SAN FRANCISCO – Yesterday Sheriff Vicki Hennessy wrote to the Board of State and Community Corrections to rescind San Francisco’s application for jail funding under SB 863, writing “the San Francisco Board of Supervisors has tasked the Sheriff’s Department, the Department of Public Health, and community mental health and criminal justice stakeholders to convene an effort to explore alternatives that currently preclude building a new detention facility. To seek an extension at this time is not consistent with my intention to participate fully and in good faith in this local process.”
The letter from the Sheriff comes after years of No New SF Jail Coalition community mobilizations against the jail project as well as two hearings on alternatives to jail construction hosted by supportive members of the Board of Supervisors. Even the Sheriff agreed in her letter that “through this process, it has become clear that many in the San Francisco community are not supportive of using this money to replace any jail beds.” The letter makes jail construction under SB 863 funding an impossibility, however inevitably opens up the door for Ventura County to receive the funding.
While the idea that this funding would go to another county is very troubling, community members are optimistic about SF rejecting the funding. Mauricio Najarro, a member of Critical Resistance who has been active in opposing the jail said “we consider it a testament to strong community organizing that the Sheriff would respect the will of the people and reject funding today. We firmly believe that if we can stop a jail in San Francisco we can use and share the lessons we’ve learned to stop jailing everywhere.” Community members are celebrating this as a hard fought victory: for now, there will be no new jail construction in San Francisco.
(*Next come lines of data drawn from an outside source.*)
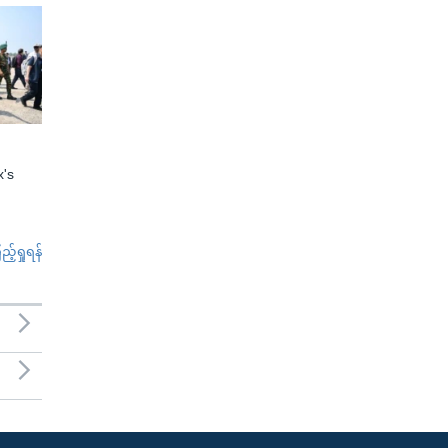
x's
်ရှုရန်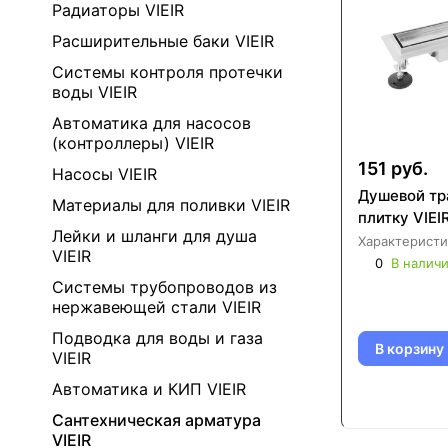
Радиаторы VIEIR
Расширительные баки VIEIR
Системы контроля протечки
воды VIEIR
Автоматика для насосов
(контроллеры) VIEIR
151 руб.
Насосы VIEIR
Душевой тр
Материалы для поливки VIEIR
плитку VIEI
Лейки и шланги для душа
Характеристи
VIEIR
0
В налич
Системы трубопроводов из
нержавеющей стали VIEIR
Подводка для воды и газа
В корзину
VIEIR
Автоматика и КИП VIEIR
Сантехническая арматура
VIEIR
The Work Group to Re-envision the Jail Replacement Project referred to by Hennessy brings together community advocates and agencies providing mental health needs and reentry services in order to create a plan for closing 850 Bryant and putting resources into community alternatives to jail construction. Their goal is to provide a draft proposal by the end of the summer to be revised and shared with the Board of Supervisors and Mayor in November 2016.
The Work Group’s first meeting was on March 11th, 2016 where over a dozen members of the No New SF Jail Coalition attended and gave public comment. The No New SF Jail Coalition plans to attend future meetings to hold the Work Group accountable to addressing root problems in San Francisco and not building any sort of asylum or locked facility. This was reiterated by Woods Ervin, a member of the Work Group representing the Transgender Gender Variant and Intersex Justice Project, an SF-based organization that works with people in prison, who demanded, “We want community-based treatment or residential facilities; we do not want more cages in the form of mental health facilities that strip people of their rights and restrict their freedom of movement.”